In our previous house we had at least two whole rooms (plus a loft and two sheds) that were rammed with stuff. We moved there from a smaller house yet it didn't take long for some areas of this larger house to overflow. Added to this we had mature gardens (front, back and side due to a corner plot) that were overflowing beyond their borders.
We were keen to make our dated 1970s house modern and streamlined and slowly began the process of redecorating it a room at a time. Our design style is fairly simple and plain. We would empty the room we were working on, make good the basic structure (re plastering over Artex or damaged walls if necessary) and then paint each room white. Against this backdrop we brought back in just enough furniture and decorative items to give the room some basic style. We chose simple light fittings and blinds over curtains. We enjoyed this process and the calm spaces we created but beyond this facade of order disorder and array still loomed.

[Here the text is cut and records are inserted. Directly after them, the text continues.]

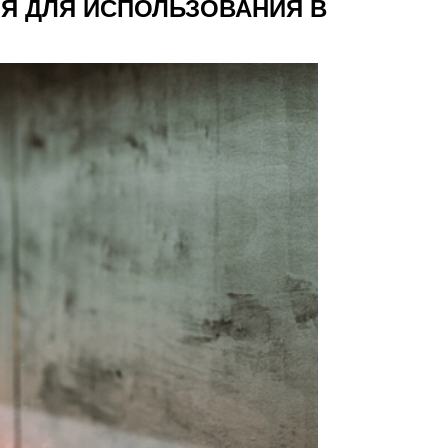
Я ДЛЯ ИСПОЛЬЗОВАНИЯ В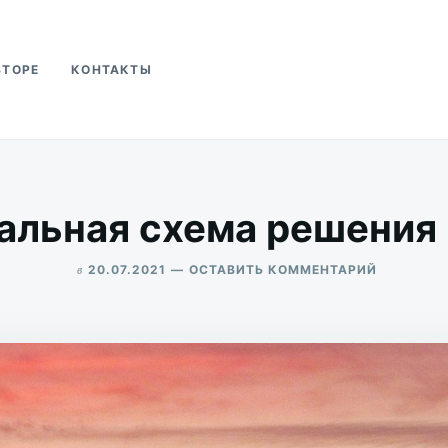
ВТОРЕ
КОНТАКТЫ
ва
альная схема решения
в
ДЛЯ
20.07.2021
ОСТАВИТЬ КОММЕНТАРИЙ
УНИВЕРС
ALEKSANDR
СХЕМА
UDIKOV
РЕШЕНИЯ
ПРОБЛЕМ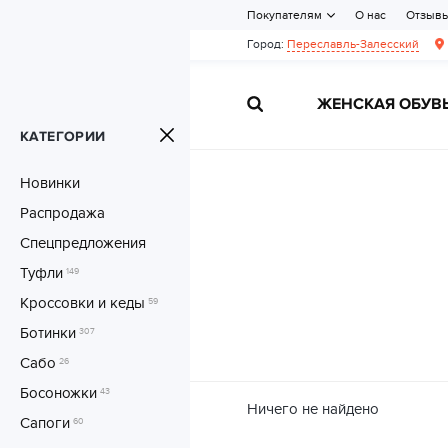
Покупателям
О нас
Отзыв
Город:
Переславль-Залесский
ЖЕНСКАЯ ОБУВ
КАТЕГОРИИ
Новинки
Распродажа
Спецпредложения
Туфли
149
Кроссовки и кеды
59
Ботинки
307
Сабо
26
Босоножки
43
Ничего не найдено
Сапоги
60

Several years ago 'decluttering' a room for me was merely a surface tidy up. Clearing the room of some of the random 'pot pourri' that silted up on top of surfaces made a room look lighter and tidier but it soon collected again. I felt like I was regularly decluterring yet getting nowhere. Probably because out of habit, boredom, mindlessness and greed I was still consuming and filling the house with stuff. Also, having been a full-time working Mum for many years there simply hadn't been time to focus on decluttering or evaluating our possessions. There were rooms (study/spare bedroom and music room/garage conversion) and cupboards where it was best just to leave the door closed.
Once we had made the decision to move we had major amounts of declutttering to do and had to do it fairly quickly. Initially I found it hard to surrender items but donating items to charity always made me feel good. Each time I dropped off stuff at a charity shop I felt not only physically lighter but also happier because I was helping others. Also by signing up for Gift Aid I received emails informing me of how much money had been raised by my donations. I was so proud the first time I received such an email and it encouraged me to give more.

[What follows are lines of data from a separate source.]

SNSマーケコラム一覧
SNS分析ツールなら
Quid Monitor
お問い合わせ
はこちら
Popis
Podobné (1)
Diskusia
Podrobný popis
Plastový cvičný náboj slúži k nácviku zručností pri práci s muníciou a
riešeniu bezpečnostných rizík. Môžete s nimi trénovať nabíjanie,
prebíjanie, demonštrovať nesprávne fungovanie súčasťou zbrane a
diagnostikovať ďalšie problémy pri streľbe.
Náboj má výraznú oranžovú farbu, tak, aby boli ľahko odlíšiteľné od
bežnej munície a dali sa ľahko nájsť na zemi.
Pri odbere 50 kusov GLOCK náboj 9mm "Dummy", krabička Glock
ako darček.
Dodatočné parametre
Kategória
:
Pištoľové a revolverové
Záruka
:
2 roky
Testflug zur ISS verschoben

Want to declutter and feel good at the same time? Here are some tips:
1. Keep a bag or box handy and fill it gradually as you come across unwanted items. Take it to the charity shop when full or leave outside your house if there is a door to door collection.
2. If you sell at a car boot sale take your unsold items immediately to a charity shop (some are open on Sundays).

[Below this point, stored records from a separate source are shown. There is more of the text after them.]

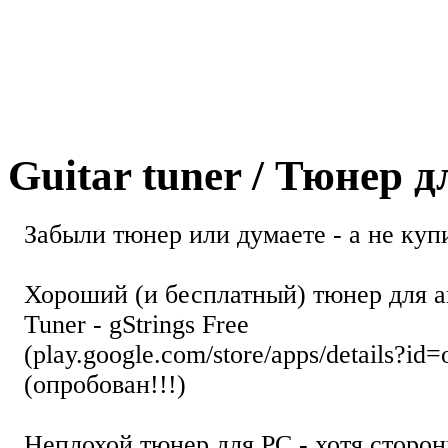
Guitar tuner / Тюнер 
Забыли тюнер или думаете - а не купи
Хороший (и бесплатный) тюнер для а
Tuner - gStrings Free
(play.google.com/store/apps/details?id=
(опробован!!!)
Неплохой тюнер для РС - хотя стор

3. Support one particular charity – maybe one associated with friends or family who have been ill. You will feel 'attached' to the cause instead of attached to your old possessions.
4. Pick a charity shop that has good rear access so you don't have to pay for parking or walk too far with heavy goods.
5. Sign up to Gift Aid to increase the benefit of your donation and so that the charity can inform you of how much money has been raised from your items.
6. Instead of having a yard sale leave unwanted items outside your house with a 'Free to a good home' sign. A good time to do this is in the school holidays.
Hope giving a little makes you feel freer, lighter and happier. Let me know how you get on.